Tracks that feature momentary silence

I was listening to One Night in Bangkok the other day and was trying to work out what gives the rhythm such an interesting pulsing insistence.

Then I had a hunch what I was hearing: the track seems to be full of tiny breaks of silence.

I put the MP3 into Audacity and looked at the amplitude graph and confirmed this - when they’re not singing, the drum/synth combo stops for about 1/10 of a second on every single beat. It’s very effective, even if you don’t love the track (which I don’t).

Can anyone think of any other tracks that make use of this effect?

Interesting! I wonder if Seether did something similar in their song Remedy. It kind of sucks my ears in and makes me want to dance. And I hate dancing! Must be the syncopation.

I think you may be right. Just after the snare, I think the guitars are momentarily silent. Unfortunately I don’t have the sound file to have a look. (BTW the opening sounds like a complete rip-off of Come As You Are.)

Which was a rip-off of Killing Joke’s Eighties in the first place…

In the Court of the Crimson King, title song from Crimson’s first album.

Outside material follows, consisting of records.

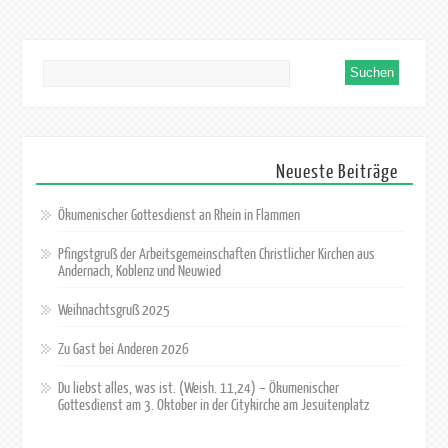
Neueste Beiträge
Ökumenischer Gottesdienst an Rhein in Flammen
Pfingstgruß der Arbeitsgemeinschaften Christlicher Kirchen aus
Andernach, Koblenz und Neuwied
Weihnachtsgruß 2025
Zu Gast bei Anderen 2026
Du liebst alles, was ist. (Weish. 11,24) – Ökumenischer
Gottesdienst am 3. Oktober in der Citykirche am Jesuitenplatz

Take a Pebble, from first ELP album.

Common denominator is Greg Lake, in both bands.

I like listening to these tracks on cd rather than lp, because the ticks, pops and surface noise of the lp’s got in the way of the silence.

David

I believe the proper term is “homage.” :cool:

Punctuated and recurring bits of silence only, or can we talk about songs that have a pregnant pause at merely one point?

If the latter is OK, I’d like to mention the break in the bridge guitar solo of Heart’s “Magic Man”. Probably my favorite all-time break in a rock song. Love Roger Fisher’s immediate riff coming out of the break, too.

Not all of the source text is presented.